Recent survey data indicates that 22% of the 55,000,000+ married women admit to having an extramarital affair. STAYING AFLOAT is the story of one of these women –although she wouldn’t have admitted it if she hadn’t gotten caught.

Crystal Scott is a stable and stalwart, stay-at-home wife and mother, aiming only to run an efficient home, care for her children and avoid confrontation.  Whatever her private thoughts are, she keeps them to herself.  But when her husband loses his job and shows no signs of looking for another, fault lines in their marriage are exposed.  She’s forced to re-enter the workforce, and when her dazzling, dynamic boss takes a personal interest in her, she slips into territory that most women have fantasized about, even if they don’t want to admit it — she morphs into a sex-starved adulteress.

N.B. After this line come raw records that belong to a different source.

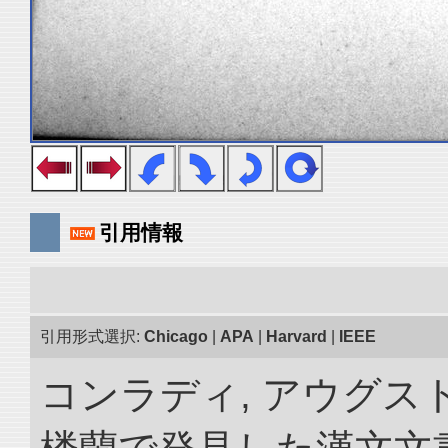
引用情報
引用形式選択:
Chicago
|
APA
|
Harvard
|
IEEE
コンラディ, アウグス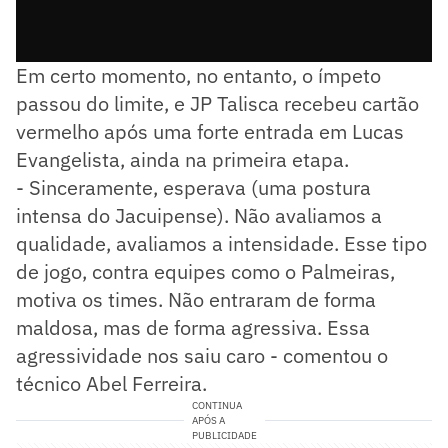
Em certo momento, no entanto, o ímpeto
passou do limite, e JP Talisca recebeu cartão
vermelho após uma forte entrada em Lucas
Evangelista, ainda na primeira etapa.
- Sinceramente, esperava (uma postura
intensa do Jacuipense). Não avaliamos a
qualidade, avaliamos a intensidade. Esse tipo
de jogo, contra equipes como o Palmeiras,
motiva os times. Não entraram de forma
maldosa, mas de forma agressiva. Essa
agressividade nos saiu caro - comentou o
técnico Abel Ferreira.
CONTINUA
APÓS A
PUBLICIDADE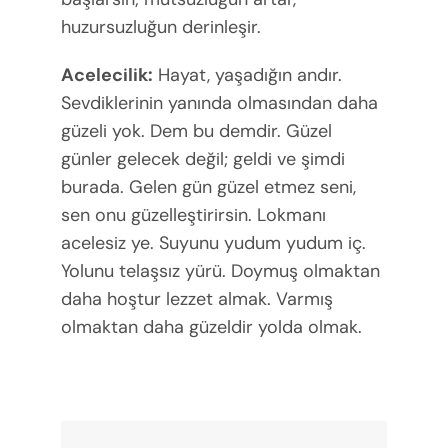
huzursuzluğun derinleşir.
Acelecilik:
Hayat, yaşadığın andır.
Sevdiklerinin yanında olmasından daha
güzeli yok. Dem bu demdir. Güzel
günler gelecek değil; geldi ve şimdi
burada. Gelen gün güzel etmez seni,
sen onu güzelleştirirsin. Lokmanı
acelesiz ye. Suyunu yudum yudum iç.
Yolunu telaşsız yürü. Doymuş olmaktan
daha hoştur lezzet almak. Varmış
olmaktan daha güzeldir yolda olmak.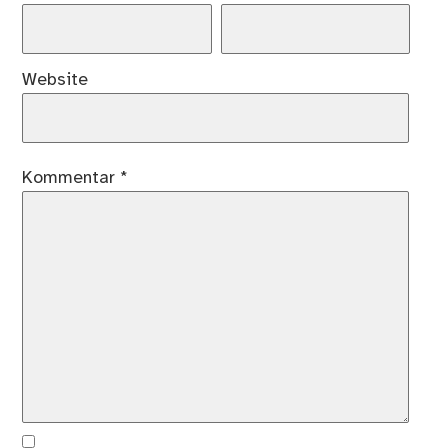
Website
Kommentar
*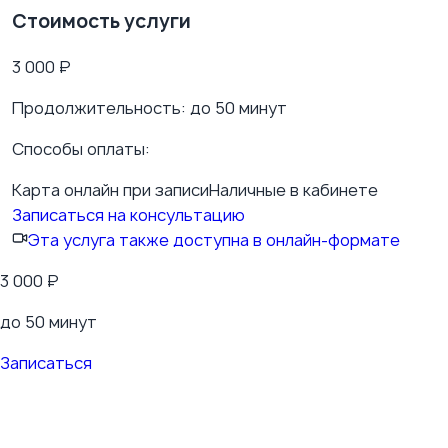
Стоимость услуги
3 000
₽
Продолжительность:
до 50 минут
Способы оплаты:
Карта онлайн при записи
Наличные в кабинете
Записаться на консультацию
Эта услуга также доступна в онлайн-формате
3 000
₽
до 50 минут
Записаться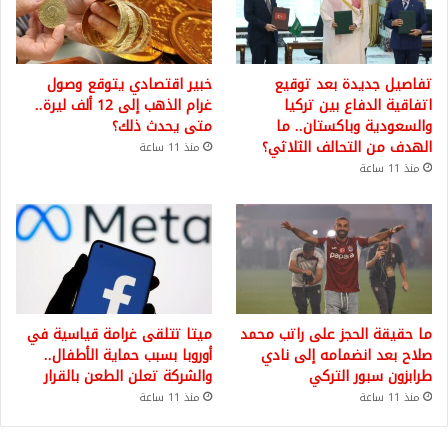
تفاصيل جديدة بعد توقيع
خبير اقتصادي يتوقع وصول
اتفاقية الدفاع بين تركيا
غرام الذهب إلى 12 ألف ليرة..
والسعودية وباكستان.. ما
متى يحدث ذلك؟
الهدف من التحالف الثلاثي؟
منذ 11 ساعة
منذ 11 ساعة
ما حقيقة الحجز على راتب محمد
ميتا تتلقى غرامة قياسية في
صلاح بعد انضمامه إلى نادي
أوروبا بسبب حماية الأطفال..
طرابزون سبور التركي
والشركة تعلن الطعن بالقرار
منذ 11 ساعة
منذ 11 ساعة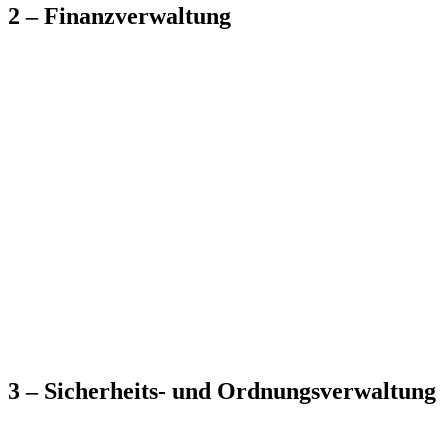
2 – Finanzverwaltung
3 – Sicherheits- und Ordnungsverwaltung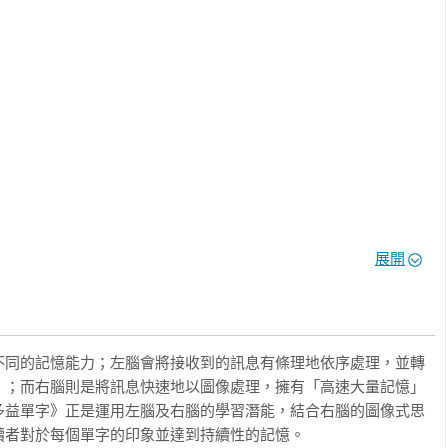
！

的第一張入場券。升學、職場的路要走順，亮眼的英文成績是你的
用的競爭優勢！

聽力理解！本書附贈「Youtor App」（內含VRP虛擬點讀筆），
字與例句，讓你不只會看也會聽，全方面用英文獲取新知！

握多益必考單字

似字、音似字、同母音」6 種單字記憶法，只要善加利用左右腦，
展開
進而至3,000個單字。

 蘋果

sent 缺席的

ledge 承認

不同的記憶能力；左腦會將接收到的訊息有條理地依序處理，並轉


」；而右腦則是將訊息快速地以圖像處理，擁有「高速大量記憶」
鴨子

多益單字》正是運用左腦及右腦的學習潛能，結合右腦的圖像式思
者對於每個單字的印象並達到持續性的記憶。
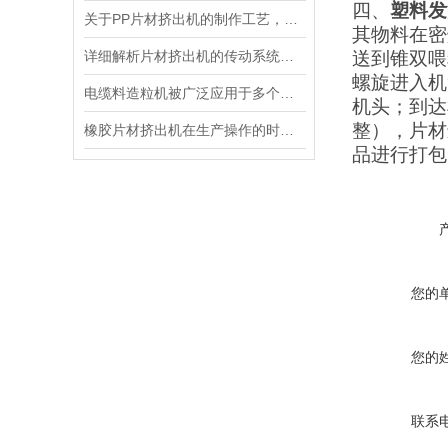
四、
塑料发
关于PP片材挤出机的制作工艺，以下有详细解析
其物料在密
详细解析片材挤出机的传动系统和使用优点
送到锥双喂
螺旋进入机
电缆料造粒机被广泛应用于多个领域
机头；到达
整），片材
橡胶片材挤出机在生产操作的时候要注意以下6点
品进行打包
您的
您的
联系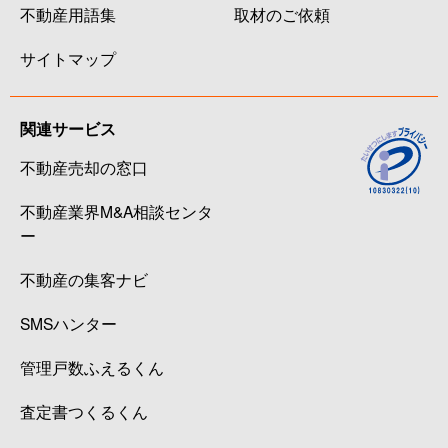
不動産用語集
取材のご依頼
サイトマップ
関連サービス
不動産売却の窓口
不動産業界M&A相談センタ
ー
不動産の集客ナビ
SMSハンター
管理戸数ふえるくん
査定書つくるくん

I am Judith Marshall, author of the award-winning novel, HUSBANDS MAY COME AND GO BUT FRIENDS ARE FOREVER. I’ve been writing for thirteen years and am a member of the California Writers Club and the Women’s National Book Association. In addition, I am the President of Human Resources Consulting Services and a member of the faculty of the Council on Education in Management, for whom I teach a number of public seminars on a variety of HR-relates topics. I’m currently working on my third novel, BITTER ACRES.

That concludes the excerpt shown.